Once the machine object has been created, the model can be trained using the `fit!` function as follows:

In [None]:
MLJ.fit!(mach, verbosity=0)

This function only requires the `machine` object as an argument, since the training data has already been bound to it.
The optional argument `verbosity=0` is used to suppress output messages during training.

### Question 6.1

> ❓ What does the fact that the name of this function ends in bang (!) indicate?

**Answer**
It indicates that this function not only returns some result, but changes its arguments. It called "mutating function". In this case the _fit_ function changes mach object passed as an argumen.

Contrary to the Flux library, where it was necessary to write the ANN training loop, in this library the loop is already implemented, and it is called automatically when the `fit!` function is executed. Therefore, it is not necessary to write the code for the training loop.

An important aspect to consider is the layout of the data to be used.  

As shown in previous exercises, when training an Artificial Neural Network (ANN), the input samples (patterns) are arranged in **columns**, and each **row** in the input matrix represents a feature.
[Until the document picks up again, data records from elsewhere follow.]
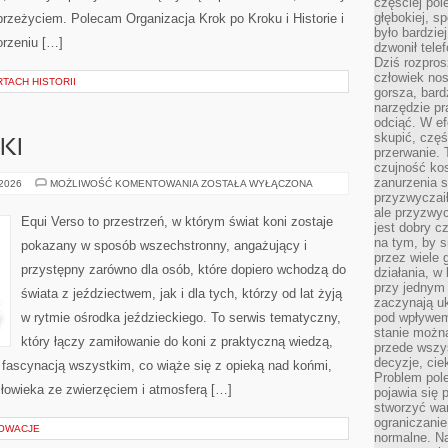
częściej pol
głębokiej, s
rzeżyciem. Polecam Organizacja Krok po Kroku i Historie i
było bardzie
orzeniu […]
dzwonił tele
Dziś rozpros
człowiek nos
TACH HISTORII
gorsza, bard
narzędzie pr
odciąć. W ef
skupić, czę
KI
przerwanie. 
czujność kos
zanurzenia s
SPRZĘT
 2026
MOŻLIWOŚĆ KOMENTOWANIA
ZOSTAŁA WYŁĄCZONA
JEŹDZIECKI
przyzwyczaił
ale przyzwyc
Equi Verso to przestrzeń, w którym świat koni zostaje
jest dobry c
na tym, by s
pokazany w sposób wszechstronny, angażujący i
przez wiele 
przystępny zarówno dla osób, które dopiero wchodzą do
działania, w
przy jednym
świata z jeździectwem, jak i dla tych, którzy od lat żyją
zaczynają uk
w rytmie ośrodka jeździeckiego. To serwis tematyczny,
pod wpływem
stanie można
który łączy zamiłowanie do koni z praktyczną wiedzą,
przede wszys
decyzje, cie
ascynacją wszystkim, co wiąże się z opieką nad końmi,
Problem pole
człowieka ze zwierzęciem i atmosferą […]
pojawia się 
stworzyć wa
ograniczanie
NOWACJE
normalne. Na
However, outside the scope of ANNs — and therefore for all other techniques used in this course — it is assumed that the samples are arranged in **rows**, meaning each **column** in the input matrix corresponds to a feature. This format is generally more intuitive and will be used throughout the rest of the course.


### Question 6.2

> ❓ As in the case of ANNs, a loop is necessary for training several models. Where in the code (inside or outside the loop) will you need to create the model? Which models will need to be trained several times and which ones only once? Why?

**Answer**  
The model must be created inside the cross-validation loop, is necessary because each fold uses different training data, so we need untrained model for each fold to ensure fair evaluation.  
SVM, DDecision Tree, 
k - once per fold, because they are deterministic, they produce the same result when trained on the same data with the same hyperparameters  
ANNs - multiple times N times because training multiple times and averaging the results gives more reliable performance estimates and reduces the impact of unlucky initializationsNN

### Question 6.3

> ❓ Which condition must the matrix of inputs and the vector of desired outputs passed as an argument to this function fulfil?

**Answer**  
matrix of inputs: The features should be stored in a 2D array where each row is a sample and each column is a feature. Before training, this array must be converted to a table using MLJ.table(inputs) so that MLJ can read it correctly.  
vector of desired outputs: The labels should be a 1D vector with the class names (not one-hot encoded). Then, convert them to categorical values using categorical(targets).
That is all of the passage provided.